ECB Chairman Mario Draghi's announcement of bigger
and better QE this morning should have surprised no one. The fact is
that the eurozone is coming apart at the seams and the only tool left to
delay the inevitable is easier money. As the following chart illustrates,
the euro has been declining since 2008, with the descent accelerating lately.
And more is coming. The only way for Italy, Greece and possibly France to
keep it together is for their currency to plunge relative to those of their
trading partners, thus making it easier to sell domestically-produced stuff
abroad. So euro parity with the dollar will generate headlines when it happens
but will just be a way-point on a journey to much lower numbers. That is, if
the whole global financial system doesn't blow up first.

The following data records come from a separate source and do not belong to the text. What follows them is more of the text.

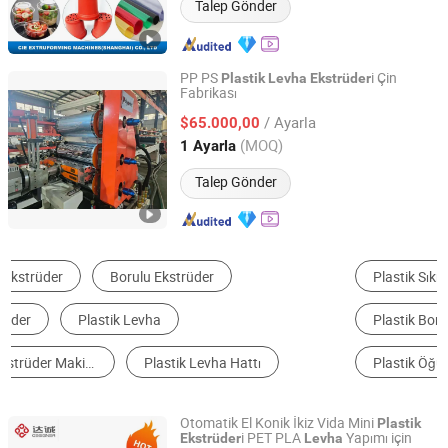
Talep Gönder
PP PS
i Çin
Plastik
Levha
Ekstrüder
Fabrikası
Ruian Polyprint Machinery Co., Limited
/ Ayarla
$65.000,00
Zhejiang, China
Fiyat 2012
(MOQ)
1 Ayarla
Talep Gönder
Plastik Sıkma Makinesi
Plastik Levha Makineleri
Plastik Boru Makineleri
Plastik Üretim Hattı
Plastik Öğütücü
Kauçuk Ürün Yapma Makineleri
Otomatik El Konik İkiz Vida Mini
Plastik
i PET PLA
Yapımı için
Ekstrüder
Levha
Shantou Designer Precise Machinery Co., Ltd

What's a European saver to do? Sitting on a euro-denominated bank account
generated a 30% loss of real purchasing power during this "recovery," which
for the average European more than offset the trade benefits of a cheaper currency
(hence the recent political turmoil). So going forward, cash is clearly not
an attractive way to preserve capital.
Gold, on the other hand, is made for this kind of situation. In the past decade
it has more-or-less doubled in euro terms. The difference between a 30% loss
and a 100% gain is not lost on the people living through it, so expect European
gold demand to rise going forward.
Meanwhile, the same thing is happening in China, where the yuan has been falling
steadily and is now at a multi-year low to the USD.
The difference is that many Chinese seemed to have understood what was coming
and have for the past decade been loading up on gold. The result: currency
devaluation actually improves the finances of large numbers of gold-owning
citizens.
For Americans there are two lessons here:
1) Because we're making the same mistakes as Europe and China - borrowing
more than we can ever hope to pay off and papering the growing mess over with
artificially-low interest rates and aggressive currency creation - the dollar
won't last long as the only major currency that's appreciating. We'll eventually
be forced to devalue, which will take the currency war to a new and vastly
more dangerous stage.
2) When the above happens gold will soar in dollar terms just as it is now
rising in euro and yuan terms. So today's US savers have a choice of role models:
Will we be impoverished Europeans with shrinking bank accounts or enriched
Chinese with ever-more-valuable stacks of gold?